One
Soon after cell phones came out and began to get smaller, they started sporting more and more elaborate ring tones. An entire industry has arisen to quench the ring-tone thirst of a cell-obsessed nation. A generation of people know only two classical pieces: Fűr Elise and the closing bars of the 1812 Overture. Played over a speaker that makes the drive-up ordering system at the Dairy Queen sound good.
In the last couple of years, Spot has noticed a new kind of cell phone that mounts on the user's head. Perhaps it's a permanent installation, but Spot is not sure. It allows the wearer to pretend to be Communications Officer Uhura on the Starship Enterprise. Sorry people, very few of you look as good as Nichelle Nichols, who played Uhura on the television series and in some of the Star Trek movies. Not to mention the fact you look odd talking to yourself, or rather to the voices in your head. Schizophrenia is running rampant; zombie-like humanoids obey the inner voice's order to pick up a half-gallon of milk on the way home.
And now this: new cell phones have speaker-phone capability. Sweet Jesus, what were they thinking? At a local mall this weekend, Spot saw a woman plowing a furrow through the crowds while holding her cell phone out ahead of her, kind of like a divining rod, and barking into it, "Lyle, are you there?" or some such. Imagine sharing an elevator to the 50th floor of the IDS Tower with such a delicate flower.

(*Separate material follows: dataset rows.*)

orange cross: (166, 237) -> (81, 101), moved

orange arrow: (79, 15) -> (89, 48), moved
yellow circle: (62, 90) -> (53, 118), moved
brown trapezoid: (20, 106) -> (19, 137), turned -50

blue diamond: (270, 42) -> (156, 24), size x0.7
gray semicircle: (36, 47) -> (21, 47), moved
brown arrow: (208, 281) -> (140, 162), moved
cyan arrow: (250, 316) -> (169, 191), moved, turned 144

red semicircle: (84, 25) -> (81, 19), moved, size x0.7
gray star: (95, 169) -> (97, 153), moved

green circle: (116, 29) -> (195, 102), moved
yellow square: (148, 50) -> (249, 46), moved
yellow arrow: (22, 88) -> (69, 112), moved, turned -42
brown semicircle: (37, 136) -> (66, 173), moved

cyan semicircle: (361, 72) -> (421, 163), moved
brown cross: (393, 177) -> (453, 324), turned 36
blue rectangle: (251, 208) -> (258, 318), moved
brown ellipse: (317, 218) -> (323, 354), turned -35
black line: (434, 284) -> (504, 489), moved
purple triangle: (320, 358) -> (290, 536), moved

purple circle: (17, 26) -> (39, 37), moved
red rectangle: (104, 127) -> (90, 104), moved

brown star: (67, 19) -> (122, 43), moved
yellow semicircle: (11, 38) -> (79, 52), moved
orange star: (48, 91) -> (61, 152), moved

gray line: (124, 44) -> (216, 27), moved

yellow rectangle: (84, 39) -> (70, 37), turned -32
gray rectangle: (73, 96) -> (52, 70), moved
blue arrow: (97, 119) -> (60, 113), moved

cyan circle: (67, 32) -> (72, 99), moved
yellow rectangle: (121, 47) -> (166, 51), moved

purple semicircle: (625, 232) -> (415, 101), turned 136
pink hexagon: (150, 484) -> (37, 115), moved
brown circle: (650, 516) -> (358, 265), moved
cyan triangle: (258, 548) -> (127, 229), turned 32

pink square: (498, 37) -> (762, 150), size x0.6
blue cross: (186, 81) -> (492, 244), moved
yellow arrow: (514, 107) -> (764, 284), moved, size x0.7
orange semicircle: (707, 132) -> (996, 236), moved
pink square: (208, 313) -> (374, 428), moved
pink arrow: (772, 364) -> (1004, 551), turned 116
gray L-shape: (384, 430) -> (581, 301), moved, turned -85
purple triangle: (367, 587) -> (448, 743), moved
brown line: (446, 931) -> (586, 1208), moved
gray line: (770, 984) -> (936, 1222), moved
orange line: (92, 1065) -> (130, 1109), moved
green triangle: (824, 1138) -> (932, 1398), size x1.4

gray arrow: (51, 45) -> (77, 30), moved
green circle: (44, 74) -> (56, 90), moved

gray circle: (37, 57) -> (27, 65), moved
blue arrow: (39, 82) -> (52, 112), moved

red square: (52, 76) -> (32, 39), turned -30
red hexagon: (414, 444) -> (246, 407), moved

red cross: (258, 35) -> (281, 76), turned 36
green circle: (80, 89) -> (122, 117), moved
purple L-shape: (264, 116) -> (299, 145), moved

If you thought the blogosphere was vacuous at times, just listen to Lyle and the love of his life for a while.
Two
Of all of the columnists of modern life, the one with the power to annoy the most is Katherine Kersten, and she's getting worse. Take today:
Four years ago, Gov. Tim Pawlenty began his first term inheriting a gigantic $4.5 billion state budget deficit. The sky-is-falling crowd insisted that only major tax increases could avoid budgetary disaster. Without tax hikes, they claimed, the state's schools would go to seed, and its roads would begin to crumble.
I served on Pawlenty's transition team in 2002 and saw the pressure for tax hikes growing.
But Pawlenty didn't blink. He closed the budget gap through spending discipline, reallocating funds and holding government accountable. In the face of opponents' onslaught, he repeated a simple truth: Minnesota's budget woes weren't caused by the fact that its citizens were under-taxed. [italics are Spot's]
Maybe TPaw didn't blink, but he winked. Oh, and Katie, thank you for your service, but please don't do it again.
In the first biennium of TPaw's term, the K-12 budget was cut $185,000,000. (Spot has cited sources in the past; you can peruse the archive for one, if you like.) The governor likes to talk about the large increase in the K-12 budget in his second biennium, but a big part of the increase was just to get back to previous funding levels.
And raise your hands, boys and girls, if you think the state's roads are in good shape.
Among the "reallocation of funds" we can include using the surpluses from Minnesota Care while arguing that the number of enrollees should be trimmed. (Again, there are sources in previous posts from Spot.)
Katie dismisses the "health impact fee" and says moreover that the state made its way out of the deficit without any "broad-based" state tax increases. Apparently, Katie can wink, too. What about property taxes, Katie?
Spot's property tax bill is up 40 - 50 percent since TPaw became the governor. Casa Spot has certainly increased in value during this time, but to Spot it is still the same house.
Katie's Point here (remember, there's always an ideological point) is as follows:
[referring to the projected surplus] And not one Minnesotan had to pay higher income tax rates.
Magic? Not at all. The surplus sprang, in large part, from a strengthening economy, according to the state Finance Department and news reports. Corporate profits and tax collections have soared to their highest levels in decades.
Why have business conditions improved? The hard work of Minnesota business owners and citizens has a lot to do with it. But so does a governor who grasped the importance of a low-tax environment. At the federal level, tax cuts initiated by President Bush also have helped.
For the Gang of 200 [the Growth & Justice folks who took out an ad saying that the state needed more revenue], it's a teachable moment. These folks assumed that to get more money for government programs, you have to raise tax rates. In fact, to get higher revenues, you often need to lower tax rates and stimulate growth.
This is an article of faith with Katie, of course: trickle-down economics. But trickle-down economics ranks right up there with a belief in witches.
Charlie writes on this at some length at Across the Great Divide. Recommended.